--
* Mrs. Lanier informs me that `The English Novel' will soon
be issued in an amended form and with a new sub-title,
`Studies in the Development of Personality', which indicates precisely
what Mr. Lanier intended to attempt, and relieves the book
of its seeming incompleteness as to scope.
** `Spann'.
--
Among other prose works I may mention Lanier's early extravaganza,
`Three Waterfalls'; `Bob', a happy account of a pet mocking-bird,
worthy of being placed beside Dr. Brown's `Rab and his Friends';
his books for boys: `Froissart', `King Arthur', `Mabinogion', and `Percy',
which have had, as they deserve, a large sale; and his posthumous
`From Bacon to Beethoven', a highly instructive essay on music.

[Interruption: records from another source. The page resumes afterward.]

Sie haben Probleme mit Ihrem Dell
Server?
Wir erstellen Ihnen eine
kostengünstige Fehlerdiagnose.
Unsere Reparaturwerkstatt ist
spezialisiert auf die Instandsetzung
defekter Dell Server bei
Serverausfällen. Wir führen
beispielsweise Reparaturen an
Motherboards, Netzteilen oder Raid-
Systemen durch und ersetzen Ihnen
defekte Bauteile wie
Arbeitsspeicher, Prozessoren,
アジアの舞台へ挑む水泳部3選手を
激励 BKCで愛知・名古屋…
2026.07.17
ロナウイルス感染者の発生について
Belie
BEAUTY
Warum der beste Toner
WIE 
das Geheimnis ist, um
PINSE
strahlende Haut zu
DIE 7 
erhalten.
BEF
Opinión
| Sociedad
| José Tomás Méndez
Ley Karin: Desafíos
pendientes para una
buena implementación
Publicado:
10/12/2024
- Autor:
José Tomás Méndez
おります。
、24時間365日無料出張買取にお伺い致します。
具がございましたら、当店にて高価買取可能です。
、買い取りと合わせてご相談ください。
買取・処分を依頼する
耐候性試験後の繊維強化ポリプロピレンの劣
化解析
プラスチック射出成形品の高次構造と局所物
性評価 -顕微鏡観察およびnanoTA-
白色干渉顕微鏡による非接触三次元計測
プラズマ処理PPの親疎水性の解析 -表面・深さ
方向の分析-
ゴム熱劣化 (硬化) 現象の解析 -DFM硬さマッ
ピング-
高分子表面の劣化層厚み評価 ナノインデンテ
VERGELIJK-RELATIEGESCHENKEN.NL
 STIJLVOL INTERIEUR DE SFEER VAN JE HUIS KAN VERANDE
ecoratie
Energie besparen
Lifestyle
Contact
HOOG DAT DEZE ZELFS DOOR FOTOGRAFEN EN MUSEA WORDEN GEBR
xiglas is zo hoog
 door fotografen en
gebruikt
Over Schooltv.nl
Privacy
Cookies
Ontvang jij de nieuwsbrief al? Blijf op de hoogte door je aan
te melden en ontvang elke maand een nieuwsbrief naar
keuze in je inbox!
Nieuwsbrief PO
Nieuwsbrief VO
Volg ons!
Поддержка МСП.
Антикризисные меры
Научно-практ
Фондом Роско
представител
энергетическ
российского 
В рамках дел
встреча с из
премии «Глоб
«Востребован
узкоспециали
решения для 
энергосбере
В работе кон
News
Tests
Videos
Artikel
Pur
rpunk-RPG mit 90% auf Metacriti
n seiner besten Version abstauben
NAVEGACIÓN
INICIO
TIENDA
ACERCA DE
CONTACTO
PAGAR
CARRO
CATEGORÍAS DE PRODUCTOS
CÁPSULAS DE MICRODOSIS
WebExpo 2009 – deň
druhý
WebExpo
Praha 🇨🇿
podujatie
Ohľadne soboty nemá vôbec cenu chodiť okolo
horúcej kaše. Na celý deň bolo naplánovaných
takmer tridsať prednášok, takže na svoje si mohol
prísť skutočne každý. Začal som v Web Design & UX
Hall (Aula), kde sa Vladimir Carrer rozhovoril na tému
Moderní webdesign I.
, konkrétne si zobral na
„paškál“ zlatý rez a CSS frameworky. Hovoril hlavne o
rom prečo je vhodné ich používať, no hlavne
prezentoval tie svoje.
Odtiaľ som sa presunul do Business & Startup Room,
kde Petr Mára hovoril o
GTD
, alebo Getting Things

III. Lanier's Poetry: Its Themes
But it is chiefly as a poet that we wish to consider Lanier,
and I turn to the posthumous edition of his `Poems' gotten out by his wife.
At the outset let us ask, How did the poet look at the world?
what problems engaged his attention and how were they solved?
A careful investigation will show, I believe, that,
despite the brevity of his life and its consuming cares,
Lanier studied the chief questions of our age, and that in his poems
he has offered us noteworthy solutions.